Coverage from BofA shareholder meeting

The Belk Theatre, adjacent to the BofA Corporate Center, and location of the 2009 shareholder's meeting on April 29th, 2009
I have elected to vote my shares in-person this year at the Bank of America shareholder meeting this Wednesday. I have already voted the bulk of my shares, and needless to say, the dissident holders won’t like me. Either way, nothing like free tickets to a suit-and-tie cage fight between Finger and others against Ken Lewis and the board.
I’m not inclined to agree with their arguments that Ken Lewis didn’t do his job by protecting the shareholders. I think he provided them far more protection than they want, plus a long value gem in Merrill Lynch.
With the upper echelons of the money side of the government stomping on his feet, many claim he was only protecting himself and the jobs of the board members. But consider this. Had Paulson and Bernanke done what they claimed they were going to do, what was not to say that they could have used that position to tear apart the bank at the expense of the shareholders. Plus if they had done that, the bank stock would’ve plummeted anyway.
If Merrill had not been purchased, consider what effects that would’ve had on the economy, especially the banking system. When Lehman and Bear died, panicked investors rushed out to sell who they thought was the next to go. Although BoA may not have felt the worst of that pain, the banking sector, and potentially other markets, would’ve crashed. We have not seen another major bank outright fail since WaMu, and if my memory serves me correctly, Wachovia was the closest we came after that. If BoA backed out of Merrill there in December, the nasty cycle would’ve been unleashed again. Who in the hell would want to buy Merrill when one of the largest banks, that is still relatively healthy, doesn’t want it.
Finally, BoA got some long term value out of that acquisition, but the only way we are going to be able to extract that is via a smooth transition. I can vouch first hand for the abilities of BoA to make solid transitions, after being a part of two of them myself (US Trust and LaSalle bank). You can knit-pick micro issues at the execution phase, but overall they do a tremendous job of eliminating overlap, streamlining systems, integrating products, etc. into the new combined units. Countrywide, which I wasn’t a part of, has been a tremendous success, especially with the current refinance market. Many chastised Lewis for this deal too, but it is already paying its dividends, albeit to the government.

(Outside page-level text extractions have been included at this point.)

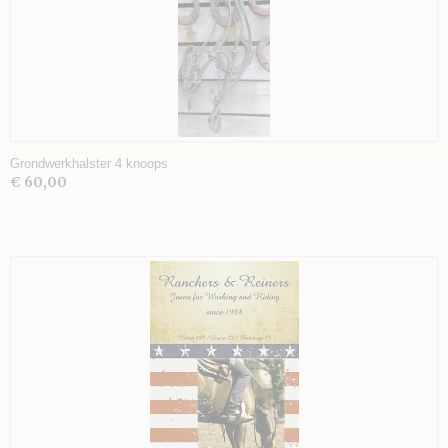
Grondwerkhalster 4 knoops
€ 60,00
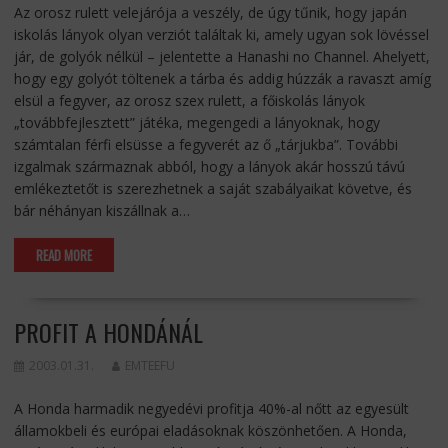
Az orosz rulett velejárója a veszély, de úgy tűnik, hogy japán
iskolás lányok olyan verziót találtak ki, amely ugyan sok lövéssel
jár, de golyók nélkül – jelentette a Hanashi no Channel. Ahelyett,
hogy egy golyót töltenek a tárba és addig húzzák a ravaszt amíg
elsül a fegyver, az orosz szex rulett, a főiskolás lányok
„továbbfejlesztett” játéka, megengedi a lányoknak, hogy
számtalan férfi elsüsse a fegyverét az ő „tárjukba”. További
izgalmak származnak abból, hogy a lányok akár hosszú távú
emlékeztetőt is szerezhetnek a saját szabályaikat követve, és
bár néhányan kiszállnak a…
READ MORE
PROFIT A HONDÁNÁL
2003.01.31.
EMTEEFU
A Honda harmadik negyedévi profitja 40%-al nőtt az egyesült
államokbeli és európai eladásoknak köszönhetően. A Honda,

Pulling out Lewis and the other senior management at this time would be a grave mistake on the part of these shareholders. If they want to extract the most value of their ownership, then don’t pull away the leaders during mid-transition. Believe it or not, Lewis has earned a tremendous amount of respect within the bank itself. Many employees, many of whom are also shareholders, have an understanding of why they stuck to the deal, and this was even before anything came out about it (many theorized it, based upon the morals of Mr. Lewis).
And I guess, finally, I’m tired of hearing about Lewis being chastised for being an outstanding corporate citizen. By sticking with the deal with his feet pinned, he did a great deal to help our economy out, and in the end, provide a good day for many of the investors such as myself who found new opportunity to own some equity of BoA. This is an outstanding corporation that will continue to churn out profits for many more years to come.
So for all of you BoA shareholders out there, vote against these dissident views. They are held by frantic tunnel-visioned companies, activists by their own name, yet history proves that activist investors are rarely the people we need making decisions.